You are asked to write out the full listing exactly as it stands.

***** DATA FOR ANALYSIS *****

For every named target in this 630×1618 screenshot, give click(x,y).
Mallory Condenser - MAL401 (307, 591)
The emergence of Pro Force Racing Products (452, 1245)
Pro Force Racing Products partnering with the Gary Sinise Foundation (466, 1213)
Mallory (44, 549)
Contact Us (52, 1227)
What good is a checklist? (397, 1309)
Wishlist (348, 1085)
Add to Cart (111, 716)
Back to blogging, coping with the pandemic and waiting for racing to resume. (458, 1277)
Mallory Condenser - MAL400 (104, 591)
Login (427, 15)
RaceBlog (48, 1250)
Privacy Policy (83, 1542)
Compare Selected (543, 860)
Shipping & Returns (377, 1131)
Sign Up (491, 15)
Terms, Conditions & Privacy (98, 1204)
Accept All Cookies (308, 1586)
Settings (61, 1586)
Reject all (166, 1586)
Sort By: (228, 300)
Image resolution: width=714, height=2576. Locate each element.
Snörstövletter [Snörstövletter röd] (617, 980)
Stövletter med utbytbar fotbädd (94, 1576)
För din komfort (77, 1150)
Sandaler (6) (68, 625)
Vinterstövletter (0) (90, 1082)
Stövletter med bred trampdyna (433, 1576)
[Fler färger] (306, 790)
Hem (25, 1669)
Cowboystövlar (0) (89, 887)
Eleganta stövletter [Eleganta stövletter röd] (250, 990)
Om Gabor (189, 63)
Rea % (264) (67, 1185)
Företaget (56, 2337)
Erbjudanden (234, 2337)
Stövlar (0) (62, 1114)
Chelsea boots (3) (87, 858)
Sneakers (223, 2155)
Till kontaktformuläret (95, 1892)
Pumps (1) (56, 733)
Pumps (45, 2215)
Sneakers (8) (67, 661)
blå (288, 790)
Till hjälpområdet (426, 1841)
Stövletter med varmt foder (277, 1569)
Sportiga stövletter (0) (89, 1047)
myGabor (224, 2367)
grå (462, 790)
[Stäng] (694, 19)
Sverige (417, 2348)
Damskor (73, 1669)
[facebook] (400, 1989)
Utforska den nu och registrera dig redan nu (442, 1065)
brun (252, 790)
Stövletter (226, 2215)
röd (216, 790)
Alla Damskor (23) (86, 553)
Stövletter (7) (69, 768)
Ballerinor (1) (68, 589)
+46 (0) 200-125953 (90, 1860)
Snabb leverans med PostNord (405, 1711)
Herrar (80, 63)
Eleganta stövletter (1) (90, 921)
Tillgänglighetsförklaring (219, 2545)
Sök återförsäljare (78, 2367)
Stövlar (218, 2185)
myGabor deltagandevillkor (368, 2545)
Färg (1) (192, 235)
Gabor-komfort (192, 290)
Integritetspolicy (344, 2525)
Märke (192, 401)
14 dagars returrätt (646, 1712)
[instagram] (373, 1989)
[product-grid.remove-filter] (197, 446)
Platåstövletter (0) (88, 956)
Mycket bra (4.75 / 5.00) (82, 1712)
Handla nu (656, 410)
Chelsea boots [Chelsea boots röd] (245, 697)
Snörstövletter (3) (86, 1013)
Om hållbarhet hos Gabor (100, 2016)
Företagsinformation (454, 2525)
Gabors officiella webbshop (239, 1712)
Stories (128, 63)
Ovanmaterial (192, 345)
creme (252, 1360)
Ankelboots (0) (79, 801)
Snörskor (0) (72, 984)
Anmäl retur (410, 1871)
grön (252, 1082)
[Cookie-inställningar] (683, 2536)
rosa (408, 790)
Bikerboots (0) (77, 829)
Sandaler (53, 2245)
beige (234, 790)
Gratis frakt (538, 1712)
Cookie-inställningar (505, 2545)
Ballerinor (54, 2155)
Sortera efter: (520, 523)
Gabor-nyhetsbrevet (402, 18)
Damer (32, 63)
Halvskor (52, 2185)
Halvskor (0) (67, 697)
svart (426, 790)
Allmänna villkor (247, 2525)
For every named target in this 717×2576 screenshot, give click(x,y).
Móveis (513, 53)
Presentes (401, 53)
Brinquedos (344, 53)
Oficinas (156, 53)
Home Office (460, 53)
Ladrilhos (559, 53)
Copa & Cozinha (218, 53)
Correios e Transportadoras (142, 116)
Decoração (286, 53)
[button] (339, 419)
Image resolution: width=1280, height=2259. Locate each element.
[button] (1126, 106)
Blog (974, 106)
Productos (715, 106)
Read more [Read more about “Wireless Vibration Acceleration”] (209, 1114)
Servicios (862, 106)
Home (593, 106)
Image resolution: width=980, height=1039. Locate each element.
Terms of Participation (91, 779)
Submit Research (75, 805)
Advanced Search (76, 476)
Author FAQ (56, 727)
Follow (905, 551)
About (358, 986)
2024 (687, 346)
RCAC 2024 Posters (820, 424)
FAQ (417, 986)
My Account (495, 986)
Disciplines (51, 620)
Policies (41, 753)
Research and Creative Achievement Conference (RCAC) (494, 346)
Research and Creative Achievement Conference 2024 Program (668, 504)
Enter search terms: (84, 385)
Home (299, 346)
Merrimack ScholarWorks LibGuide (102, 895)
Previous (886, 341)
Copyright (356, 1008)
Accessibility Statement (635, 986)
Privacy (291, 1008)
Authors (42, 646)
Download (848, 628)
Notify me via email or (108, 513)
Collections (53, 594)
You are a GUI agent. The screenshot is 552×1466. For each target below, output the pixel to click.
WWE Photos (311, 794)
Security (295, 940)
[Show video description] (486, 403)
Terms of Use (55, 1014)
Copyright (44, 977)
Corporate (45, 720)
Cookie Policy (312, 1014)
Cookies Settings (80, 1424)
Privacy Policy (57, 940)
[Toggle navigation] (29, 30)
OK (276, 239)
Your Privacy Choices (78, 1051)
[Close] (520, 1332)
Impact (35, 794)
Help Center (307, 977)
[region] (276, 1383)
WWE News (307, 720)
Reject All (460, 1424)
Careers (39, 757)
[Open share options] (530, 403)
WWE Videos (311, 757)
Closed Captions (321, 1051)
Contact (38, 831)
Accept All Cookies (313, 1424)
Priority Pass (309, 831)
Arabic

*****

__ANSWER SPACE__
For every named target in this 630×1618 screenshot, give click(x,y).
Mallory Condenser - MAL401 (307, 591)
The emergence of Pro Force Racing Products (452, 1245)
Pro Force Racing Products partnering with the Gary Sinise Foundation (466, 1213)
Mallory (44, 549)
Contact Us (52, 1227)
What good is a checklist? (397, 1309)
Wishlist (348, 1085)
Add to Cart (111, 716)
Back to blogging, coping with the pandemic and waiting for racing to resume. (458, 1277)
Mallory Condenser - MAL400 (104, 591)
Login (427, 15)
RaceBlog (48, 1250)
Privacy Policy (83, 1542)
Compare Selected (543, 860)
Shipping & Returns (377, 1131)
Sign Up (491, 15)
Terms, Conditions & Privacy (98, 1204)
Accept All Cookies (308, 1586)
Settings (61, 1586)
Reject all (166, 1586)
Sort By: (228, 300)
Image resolution: width=714, height=2576. Locate each element.
Snörstövletter [Snörstövletter röd] (617, 980)
Stövletter med utbytbar fotbädd (94, 1576)
För din komfort (77, 1150)
Sandaler (6) (68, 625)
Vinterstövletter (0) (90, 1082)
Stövletter med bred trampdyna (433, 1576)
[Fler färger] (306, 790)
Hem (25, 1669)
Cowboystövlar (0) (89, 887)
Eleganta stövletter [Eleganta stövletter röd] (250, 990)
Om Gabor (189, 63)
Rea % (264) (67, 1185)
Företaget (56, 2337)
Erbjudanden (234, 2337)
Stövlar (0) (62, 1114)
Chelsea boots (3) (87, 858)
Sneakers (223, 2155)
Till kontaktformuläret (95, 1892)
Pumps (1) (56, 733)
Pumps (45, 2215)
Sneakers (8) (67, 661)
blå (288, 790)
Till hjälpområdet (426, 1841)
Stövletter med varmt foder (277, 1569)
Sportiga stövletter (0) (89, 1047)
myGabor (224, 2367)
grå (462, 790)
[Stäng] (694, 19)
Sverige (417, 2348)
Damskor (73, 1669)
[facebook] (400, 1989)
Utforska den nu och registrera dig redan nu (442, 1065)
brun (252, 790)
Stövletter (226, 2215)
röd (216, 790)
Alla Damskor (23) (86, 553)
Stövletter (7) (69, 768)
Ballerinor (1) (68, 589)
+46 (0) 200-125953 (90, 1860)
Snabb leverans med PostNord (405, 1711)
Herrar (80, 63)
Eleganta stövletter (1) (90, 921)
Tillgänglighetsförklaring (219, 2545)
Sök återförsäljare (78, 2367)
Stövlar (218, 2185)
myGabor deltagandevillkor (368, 2545)
Färg (1) (192, 235)
Gabor-komfort (192, 290)
Integritetspolicy (344, 2525)
Märke (192, 401)
14 dagars returrätt (646, 1712)
[instagram] (373, 1989)
[product-grid.remove-filter] (197, 446)
Platåstövletter (0) (88, 956)
Mycket bra (4.75 / 5.00) (82, 1712)
Handla nu (656, 410)
Chelsea boots [Chelsea boots röd] (245, 697)
Snörstövletter (3) (86, 1013)
Om hållbarhet hos Gabor (100, 2016)
Företagsinformation (454, 2525)
Gabors officiella webbshop (239, 1712)
Stories (128, 63)
Ovanmaterial (192, 345)
creme (252, 1360)
Ankelboots (0) (79, 801)
Snörskor (0) (72, 984)
Anmäl retur (410, 1871)
grön (252, 1082)
[Cookie-inställningar] (683, 2536)
rosa (408, 790)
Bikerboots (0) (77, 829)
Sandaler (53, 2245)
beige (234, 790)
Gratis frakt (538, 1712)
Cookie-inställningar (505, 2545)
Ballerinor (54, 2155)
Sortera efter: (520, 523)
Gabor-nyhetsbrevet (402, 18)
Damer (32, 63)
Halvskor (52, 2185)
Halvskor (0) (67, 697)
svart (426, 790)
Allmänna villkor (247, 2525)
For every named target in this 717×2576 screenshot, give click(x,y).
Móveis (513, 53)
Presentes (401, 53)
Brinquedos (344, 53)
Oficinas (156, 53)
Home Office (460, 53)
Ladrilhos (559, 53)
Copa & Cozinha (218, 53)
Correios e Transportadoras (142, 116)
Decoração (286, 53)
[button] (339, 419)
Image resolution: width=1280, height=2259. Locate each element.
[button] (1126, 106)
Blog (974, 106)
Productos (715, 106)
Read more [Read more about “Wireless Vibration Acceleration”] (209, 1114)
Servicios (862, 106)
Home (593, 106)
Image resolution: width=980, height=1039. Locate each element.
Terms of Participation (91, 779)
Submit Research (75, 805)
Advanced Search (76, 476)
Author FAQ (56, 727)
Follow (905, 551)
About (358, 986)
2024 (687, 346)
RCAC 2024 Posters (820, 424)
FAQ (417, 986)
My Account (495, 986)
Disciplines (51, 620)
Policies (41, 753)
Research and Creative Achievement Conference (RCAC) (494, 346)
Research and Creative Achievement Conference 2024 Program (668, 504)
Enter search terms: (84, 385)
Home (299, 346)
Merrimack ScholarWorks LibGuide (102, 895)
Previous (886, 341)
Copyright (356, 1008)
Accessibility Statement (635, 986)
Privacy (291, 1008)
Authors (42, 646)
Download (848, 628)
Notify me via email or (108, 513)
Collections (53, 594)
You are a GUI agent. The screenshot is 552×1466. For each target below, output the pixel to click.
WWE Photos (311, 794)
Security (295, 940)
[Show video description] (486, 403)
Terms of Use (55, 1014)
Copyright (44, 977)
Corporate (45, 720)
Cookie Policy (312, 1014)
Cookies Settings (80, 1424)
Privacy Policy (57, 940)
[Toggle navigation] (29, 30)
OK (276, 239)
Your Privacy Choices (78, 1051)
[Close] (520, 1332)
Impact (35, 794)
Help Center (307, 977)
[region] (276, 1383)
WWE News (307, 720)
Reject All (460, 1424)
Careers (39, 757)
[Open share options] (530, 403)
WWE Videos (311, 757)
Closed Captions (321, 1051)
Contact (38, 831)
Accept All Cookies (313, 1424)
Priority Pass (309, 831)
Arabic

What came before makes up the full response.